Module 7: Rapid Malware Analysis
MCSI teaches a rapid reverse-engineering methodology to help threat hunters validate whether suspicious binaries are malware or not. Even people who have never done any reverse engineering before will be able to perform basic malware analysis tasks after undertaking this module.
- Different purposes for reverse engineering binaries
- Rapid binary invalidation techniques
- Reverse engineering using graphs
- Using annotations, structured documentation, and code similarities
Module 8: Rapid Incident Response
In medium and large-scale network environments, Threat Hunters are bound to regularly discover security incidents. Luckily, not all these incidents will be major breaches, and thus, MCSI will impart you with a rapid incident response methodology to quickly investigate, resolve and recover from security events.
- Communication protocols to handle an incident
- Digital forensics tools for Windows
- Understanding the impact of the intrusion
- Denying the adversary future access into the network environment
- Writing an incident analysis report
- Proposing a cyber security uplift plan to prevent future intrusions that follow the same attack campaign
Module 9: Threat Intelligence
We end the course by imparting you with techniques to produce your own threat intelligence based on materials captured from incident response and threat hunting.

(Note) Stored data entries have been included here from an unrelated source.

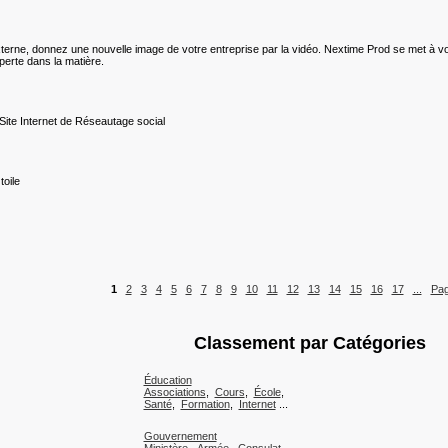
erne, donnez une nouvelle image de votre entreprise par la vidéo. Nextime Prod se met à votre
erte dans la matière.
 Site Internet de Réseautage social
toile
1
2
3
4
5
6
7
8
9
10
11
12
13
14
15
16
17
...
Pag
Classement par Catégories
Éducation
Associations
,
Cours
,
École
,
Santé
,
Formation
,
Internet
...
Gouvernement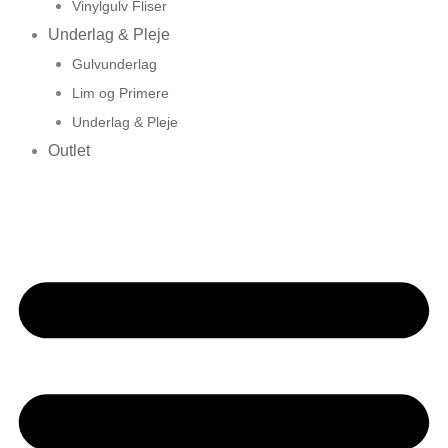
Vinylgulv Fliser
Underlag & Pleje
Gulvunderlag
Lim og Primere
Underlag & Pleje
Outlet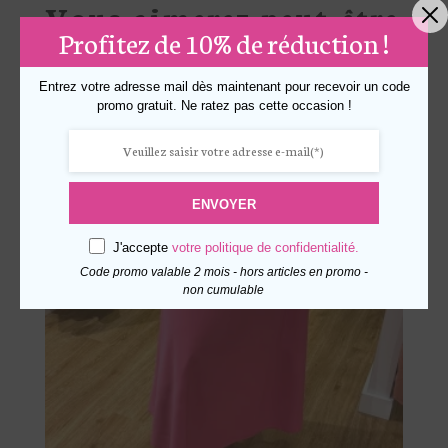
Vous aimerez peut-être
Profitez de 10% de réduction !
aussi…
Entrez votre adresse mail dès maintenant pour recevoir un code
promo gratuit. Ne ratez pas cette occasion !
ENVOYER
J'accepte
votre politique de confidentialité.
Code promo valable 2 mois - hors articles en promo -
non cumulable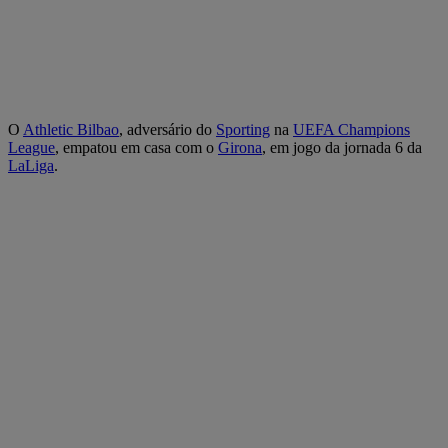
O
Athletic Bilbao
, adversário do
Sporting
na
UEFA Champions
League
, empatou em casa com o
Girona
, em jogo da jornada 6 da
LaLiga
.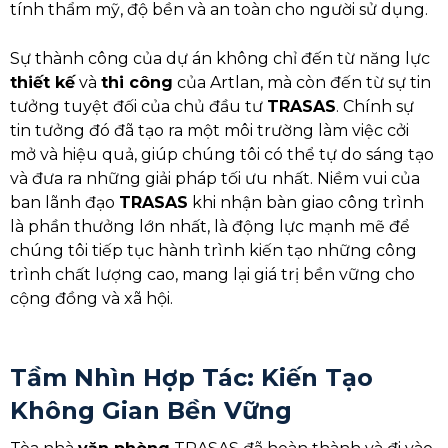
tính thẩm mỹ, độ bền và an toàn cho người sử dụng.
Sự thành công của dự án không chỉ đến từ năng lực
thiết kế
và
thi công
của Artlan, mà còn đến từ sự tin
tưởng tuyệt đối của chủ đầu tư
TRASAS
. Chính sự
tin tưởng đó đã tạo ra một môi trường làm việc cởi
mở và hiệu quả, giúp chúng tôi có thể tự do sáng tạo
và đưa ra những giải pháp tối ưu nhất. Niềm vui của
ban lãnh đạo
TRASAS
khi nhận bàn giao công trình
là phần thưởng lớn nhất, là động lực mạnh mẽ để
chúng tôi tiếp tục hành trình kiến tạo những công
trình chất lượng cao, mang lại giá trị bền vững cho
cộng đồng và xã hội.
Tầm Nhìn Hợp Tác: Kiến Tạo
Không Gian Bền Vững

- The different types of threat intelligence that can be produced
- The most valuable type of threat intelligence for private sector organization
- Using structured approaches to producing intelligence that’s meaningful and impactful
- Preparing a threat intelligence “product” for your organization
The final Threat Hunting exercise will require you to analyse a dataset of 5000 machines compromised by an adversary that uses tradecraft similar to FIN7 and produce a threat intelligence report to help an imaginary organization make cyber security investments and divestments.
We recommend that you read about the Windows components listed under Module 2 “Windows Internals”. Even if those components will be covered in detailed during the course, studying them prior to the course will make it a lot easier for you to understand every other module in the class.
Bring a laptop running the Windows or UNIX operating system with the OpenVPN or Tunnelblick client to connect into our training lab in the cloud.